Natural, então, que a pintura de Mourão seja sempre centrada na figura humana. Foi assim desde os 12 anos, quando os desenhos que fez dos colegas de escola foram parar no maior jornal da capital mineira. Já famoso, na década de 1960, foi convidado pela mulher do então presidente João Goulart, Tereza Goulart, para retratar os filhos do casal. E começaram as festas. Uma entrou para o anedotário, a chamada “Uma noite no inferno”, que terminou com uma sacrílega bebedeira – e um pouco mais – nas escadarias da Igreja São Francisco de Cima, em Ouro Preto. “Fui convidado a me retirar da cidade”, diz Mourão, que tinha nela um ateliê. O episódio é lembrado como precursor do famoso Carnaval ouropretano e a senha para que buscasse novos ares em Londres.

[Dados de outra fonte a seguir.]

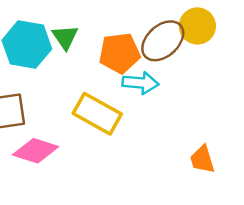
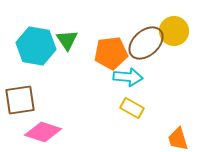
yellow rectangle: (97, 114) -> (132, 108), moved, size x0.6

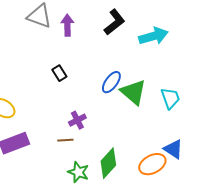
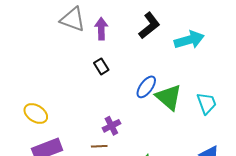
black rectangle: (59, 73) -> (101, 66), moved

Foi quando integrou a turma de exilados que incluía os cantores e compositores Caetano Veloso e Gilberto Gil e o cineasta Neville d’Almeida. “Eles voltaram, eu fiquei”, diz. Melhor para Mourão. Suas telas agradaram, ele ganhou muito dinheiro e, claro, passou a promover encontros memoráveis e a conhecer pessoas como os roqueiros das bandas The Beatles e The Rolling Stones e os pintores espanhóis Salvador Dali e Pablo Picasso. Aliás, se existe uma pessoa que inspira Mourão, é Picasso: “Ele e Matisse têm desenhos seguros. Meu trabalho segue a simplicidade do traço deles.” Dali tornou-se amigo por acaso: “Ele me chamou para sentar à sua mesa em um café. E assim começou.” Já os guitarristas Keith Richards e Jimmy Page eram habitués de sua casa. “Não tenho deslumbramento pelos famosos. Acho que eles gostam disso”, afirma. Devem apreciar também as suas extravagâncias, como se locomover pela cidade com um Rolls Royce de funerária que tinha a vantagem de abrigar suas telas e nunca ser multado. Mas o veículo foi aposentado, não pelas infrações. “Bastava estacionar em frente a alguma casa para as pessoas acharem que alguém havia morrido”, diz. Com seu humor mineiro e internacional, Mourão certamente não poderia se passar por um agente funerário.